Ready? Let’s do this!
Exporting Internal Telemetry
When I started playing around with observing my own Collector, I learned that there are three ways to emit the Collector’s internal telemetry:
1- Self-ingesting and exporting, scraping metrics via its own Prometheus Receiver
Here, your Collector scrapes its own metrics via its own Prometheus receiver. This means that you must configure your Collector’s Prometheus receiver to scrape itself, like this:
prometheus:
config:
scrape_configs: []
# Collector metrics
- job_name: 'otel-collector'
scrape_interval: 10s
static_configs:
- targets: [ '0.0.0.0:8888' ]
And then configure your Collector’s internal metrics exporter by adding a telemetry.metrics
section to the Collector’s service
configuration section:
service:
telemetry:
metrics:
level: detailed
readers:
- periodic:
exporter:
otlp:
endpoint: http://0.0.0.0:4318
protocol: http/protobuf
There are two pitfalls with this approach. First, it only applies to metrics (because Prometheus is only for metrics). Second, by sending the Collector’s metrics to itself for export, you end up in a self-monitoring loop, which, among other things, can degrade performance, since it’s sending additional telemetry to itself for processing.

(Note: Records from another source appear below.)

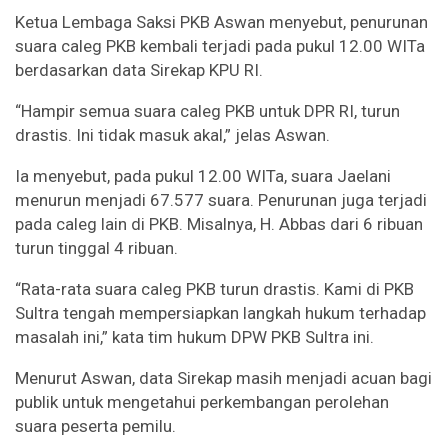
Ketua Lembaga Saksi PKB Aswan menyebut, penurunan
suara caleg PKB kembali terjadi pada pukul 12.00 WITa
berdasarkan data Sirekap KPU RI.
“Hampir semua suara caleg PKB untuk DPR RI, turun
drastis. Ini tidak masuk akal,” jelas Aswan.
Ia menyebut, pada pukul 12.00 WITa, suara Jaelani
menurun menjadi 67.577 suara. Penurunan juga terjadi
pada caleg lain di PKB. Misalnya, H. Abbas dari 6 ribuan
turun tinggal 4 ribuan.
“Rata-rata suara caleg PKB turun drastis. Kami di PKB
Sultra tengah mempersiapkan langkah hukum terhadap
masalah ini,” kata tim hukum DPW PKB Sultra ini.
Menurut Aswan, data Sirekap masih menjadi acuan bagi
publik untuk mengetahui perkembangan perolehan
suara peserta pemilu.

You can check out a full example Collector configuration here.
2- Self-ingesting, exporting via the Go Prometheus exporter
This is a similar scenario to the one above, except that your Collector exports its internal telemetry behind the scenes via the Go Prometheus exporter.
🌈 Fun fact: The Go Prometheus exporter is not the same as the Collector’s Prometheus exporter. The Collector’s exporter is designed to aggregate metrics from multiple resources/targets together, whereas the Go SDK exporter is designed to only handle metrics from a single resource. That makes sense, because the only metrics source here is the Collector’s own metrics, so using the Collector’s exporter would be overkill.
The Collector’s internal metrics exporter configuration would look like this:
service:
telemetry:
metrics:
readers:
- pull:
exporter:
prometheus:
host: '0.0.0.0'
port: 8888
Again, you run into the same pitfalls as the first approach.
3- Exporting directly to an Observability backend
This approach allows you to export internal Collector telemetry directly to an Observability backend, eliminating the need for the Collector to ingest, process, and export its own telemetry.
There are a few advantages to this setup.
First off, it enables you to export your telemetry directly to whatever OTLP backend you want — i.e. any backend that supports OTLP ingest. This can be the same backend for traces, logs, and metrics, or it can be different backends for each.
NOTE: I am a proponent of having a single backend for ingesting all signals to really deliver on Observability’s promise. You can read more about my thoughts here.
The second advantage is that you eliminate the self-monitoring loop that occurs with the first two approaches.
Below is my own service.telemetry
configuration.
service:
telemetry:
resource:
k8s.namespace.name: "${env:K8S_POD_NAMESPACE}"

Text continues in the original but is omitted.